WILLISTON, N.D. -- They're pulling in fat paychecks, but now they're also homeless.
In the town of Williston, N.D., America's newest oil boomtown more than 6,000 job seekers have come from every corner of the country looking for work. Yet, oil companies and other developers haven't been able to build housing units fast enough.
In the past year, only about 2,000 new housing units have been built, leaving many workers out in the cold.
With dozens of job seekers arriving by the day and fewer and fewer spots for them to live in, people are taking some desperate measures.
Newer arrivals who can't find vacant hotel rooms or apartments sleep in their cars or in sleeping bags on spare patches of grass along the highway. The luckier ones nab a spot in one of the dozens of dorm-like facilities, known as "man camps," that the oil companies have built to house their workers.
The living conditions are far from ideal, but to some of these workers the lure of doubling or tripling their salaries far outweighs the physical and mental toll it can take.

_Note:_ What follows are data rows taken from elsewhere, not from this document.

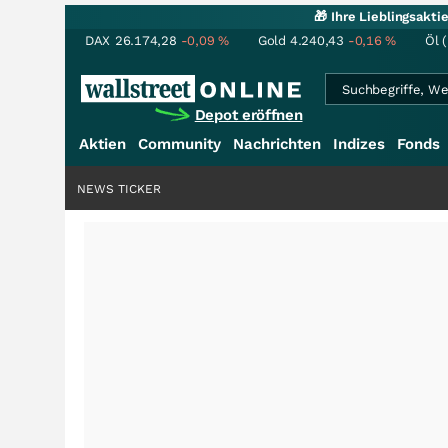
🎁 Ihre Lieblingsakt
DAX
26.174,28
-0,09
%
Gold
4.240,43
-0,16
%
Öl 
Depot eröffnen
Aktien
Community
Nachrichten
Indizes
Fonds
NEWS TICKER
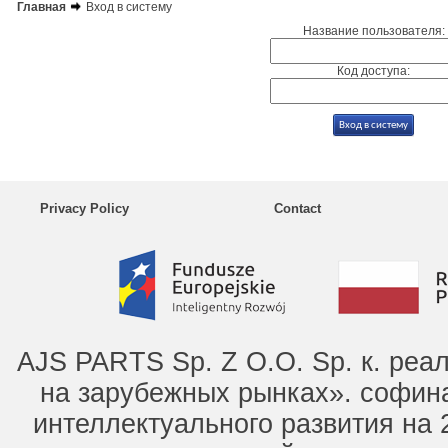
Главная
Вход в систему
Название пользователя:
Код доступа:
Privacy Policy
Contact
AJS PARTS Sp. Z O.O. Sp. к. ре
на зарубежных рынках». софин
интеллектуального развития на 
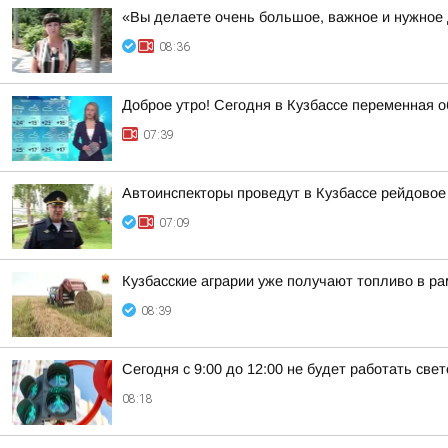
«Вы делаете очень большое, важное и нужное
08:36
Доброе утро! Сегодня в Кузбассе переменная о
07:39
Автоинспекторы проведут в Кузбассе рейдовое
07:09
Кузбасские аграрии уже получают топливо в р
08:39
Сегодня с 9:00 до 12:00 не будет работать св
08:18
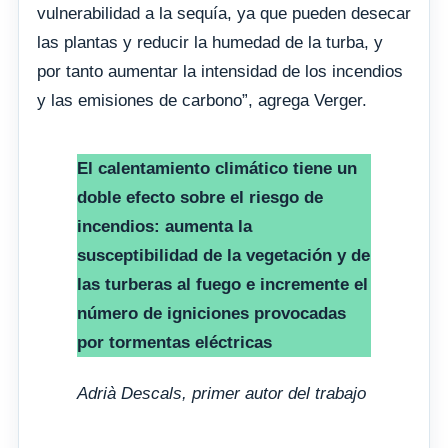
vulnerabilidad a la sequía, ya que pueden desecar
las plantas y reducir la humedad de la turba, y
por tanto aumentar la intensidad de los incendios
y las emisiones de carbono”, agrega Verger.
El calentamiento climático tiene un
doble efecto sobre el riesgo de
incendios: aumenta la
susceptibilidad de la vegetación y de
las turberas al fuego e incremente el
número de igniciones provocadas
por tormentas eléctricas
Adrià Descals, primer autor del trabajo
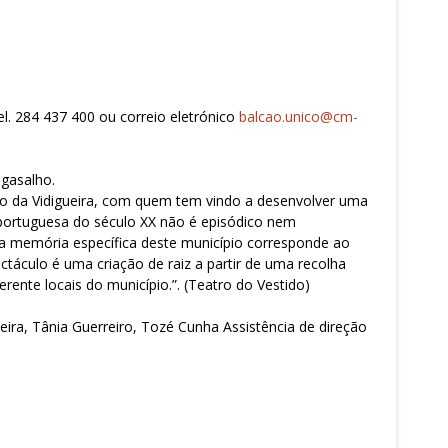
el. 284 437 400 ou correio eletrónico
balcao.unico@cm-
agasalho.
pio da Vidigueira, com quem tem vindo a desenvolver uma
a portuguesa do século XX não é episódico nem
a memória específica deste município corresponde ao
áculo é uma criação de raiz a partir de uma recolha
rente locais do município.”. (Teatro do Vestido)
eira, Tânia Guerreiro, Tozé Cunha Assistência de direção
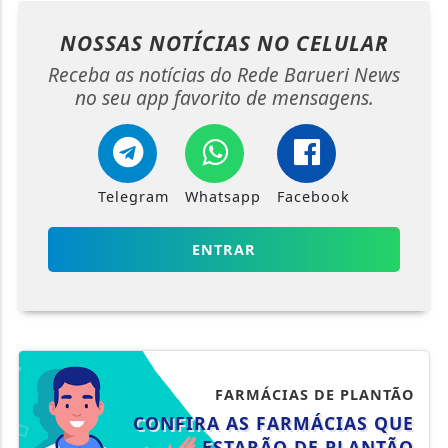
NOSSAS NOTÍCIAS
NO CELULAR
Receba as notícias do Rede Barueri News
no seu app favorito de mensagens.
Telegram
Whatsapp
Facebook
ENTRAR
FARMÁCIAS DE PLANTÃO
CONFIRA AS FARMÁCIAS QUE
ESTARÃO DE PLANTÃO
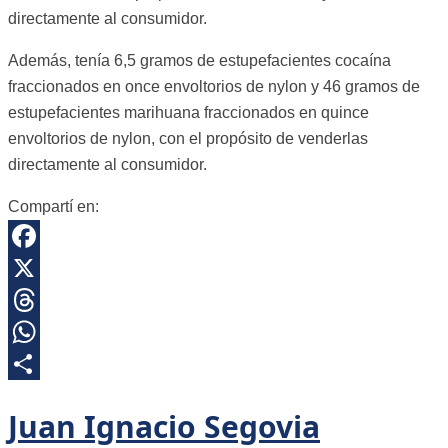
directamente al consumidor.
Además, tenía 6,5 gramos de estupefacientes cocaína
fraccionados en once envoltorios de nylon y 46 gramos de
estupefacientes marihuana fraccionados en quince
envoltorios de nylon, con el propósito de venderlas
directamente al consumidor.
Compartí en:
Facebook
X
Threads
WhatsApp
Share
Juan Ignacio Segovia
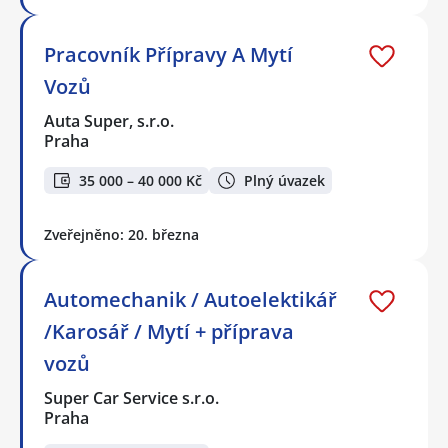
Pracovník Přípravy A Mytí
Vozů
Auta Super, s.r.o.
Praha
35 000 – 40 000 Kč
Plný úvazek
Zveřejněno: 20. března
Automechanik / Autoelektikář
/Karosář / Mytí + příprava
vozů
Super Car Service s.r.o.
Praha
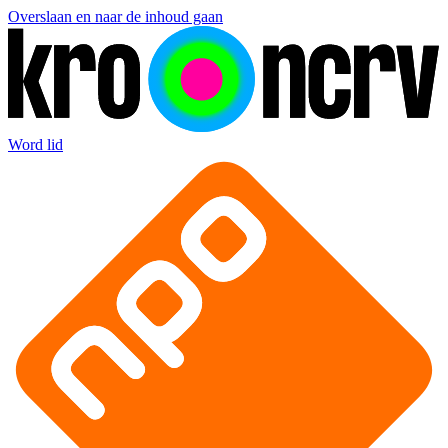
Overslaan en naar de inhoud gaan
Word lid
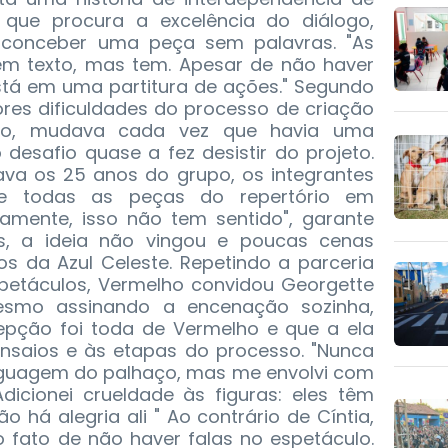
, que procura a excelência do diálogo,
e conceber uma peça sem palavras. "As
m texto, mas tem. Apesar de não haver
stá em uma partitura de ações." Segundo
ores dificuldades do processo de criação
tivo, mudava cada vez que havia uma
 desafio quase a fez desistir do projeto.
a os 25 anos do grupo, os integrantes
de todas as peças do repertório em
mente, isso não tem sentido", garante
as, a ideia não vingou e poucas cenas
s da Azul Celeste. Repetindo a parceria
petáculos, Vermelho convidou Georgette
esmo assinando a encenação sozinha,
epção foi toda de Vermelho e que a ela
nsaios e às etapas do processo. "Nunca
inguagem do palhaço, mas me envolvi com
Adicionei crueldade às figuras: eles têm
 há alegria ali " Ao contrário de Cíntia,
o fato de não haver falas no espetáculo.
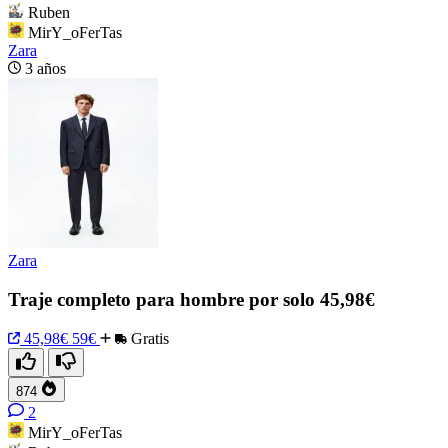
Ruben
MirY_oFerTas
Zara
3 años
Zara
Traje completo para hombre por solo 45,98€
45,98€
59€
Gratis
874
2
MirY_oFerTas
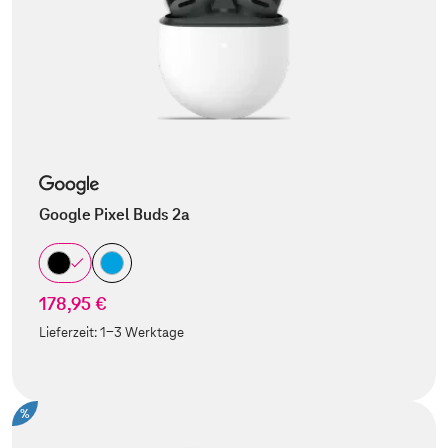
Google Pixel Buds 2a
178,95 €
Lieferzeit:
1-3 Werktage
%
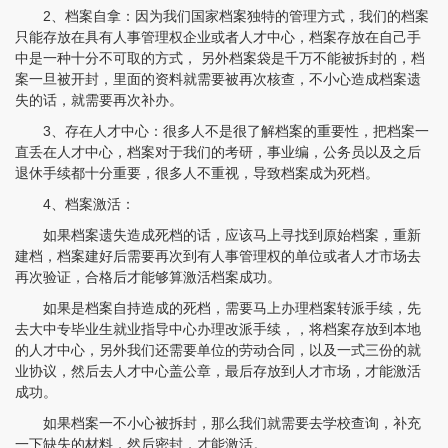
2、档案自拿：因为我们国家档案独特的管理方式，我们的档案
只能存放在具有人事管理权企业或者人才中心，档案存放在自己手
中是一种十分不可取的方式， 另外档案袋是千万不能被拆封的，档
案一旦被开封，里面的资料就需要被再次核查，不小心造成档案遗
失的话，就需要再次补办。
3、存在人才中心：很多人不是很了解档案的重要性，把档案一
直丢在人才中心，档案对于我们的考研，事业编，公务员以及之后
退休手续都十分重要，很多人不重视，导致档案成为死档。
4、档案激活：
如果档案遗失造成死档的话，应该马上寻找到原始档案，重新
建档，档案建好后需要再次到有人事管理权的单位或者人才市场去
再次验证，合格后才能够算激活档案成功。
如果是档案自持造成的死档，需要马上办理档案转派手续，先
去大中专毕业生就业指导中心办理改派手续，，将档案存放到本地
的人才中心，另外我们还需要单位的劳动合同，以及一式三份的就
业协议，然后去人才中心盖公章，最后存放到人才市场，才能激活
成功。
如果档案一不小心被拆封，那么我们就需要去学校查询，补充
一下缺失的材料，然后密封，才能激活。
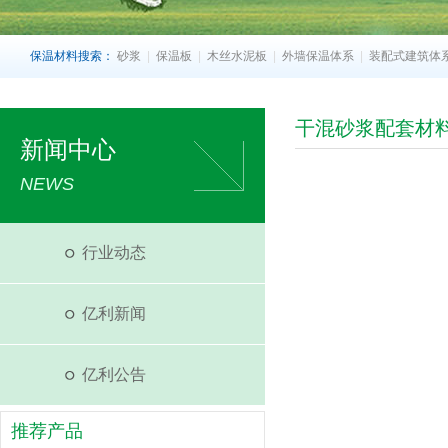
保温材料搜索：
砂浆
|
保温板
|
木丝水泥板
|
外墙保温体系
|
装配式建筑体
干混砂浆配套材
新闻中心
NEWS
行业动态
亿利新闻
亿利公告
推荐产品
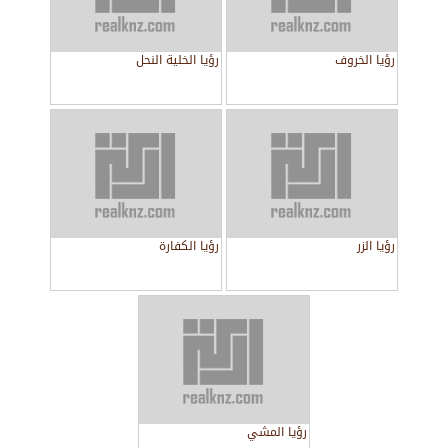
رؤيا الخروف
رؤيا الخلية النحل
رؤيا الزر
رؤيا الكفارة
رؤيا المشي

My street address is the Walmart parking lot
In July, Matt was transferred from a Walmart in Minnesota to Williston's only Walmart -- more than doubling his salary. After arriving in the town he bought an RV to live in and soon realized that the store's parking lot was going to be the closest thing to home he was going to have for some time.
Each day, he buys something from the 24-hour Supercenter so he has an excuse to stay there. At night, Matt (who asked that his last name not be used) and his neighbors break out their lawn chairs, a grill and some beers and tell stories into the wee hours about where they have come from and what they are doing -- or hope to do -- with the money they will make off of this black gold rush.
Entry level jobs everywhere from restaurants and grocery stores to convenience stores and local banks pay a minimum of $12 per hour, according to the McKenzie County Job Development Authority. Truck drivers make an average of $70,000 to $80,000 a year.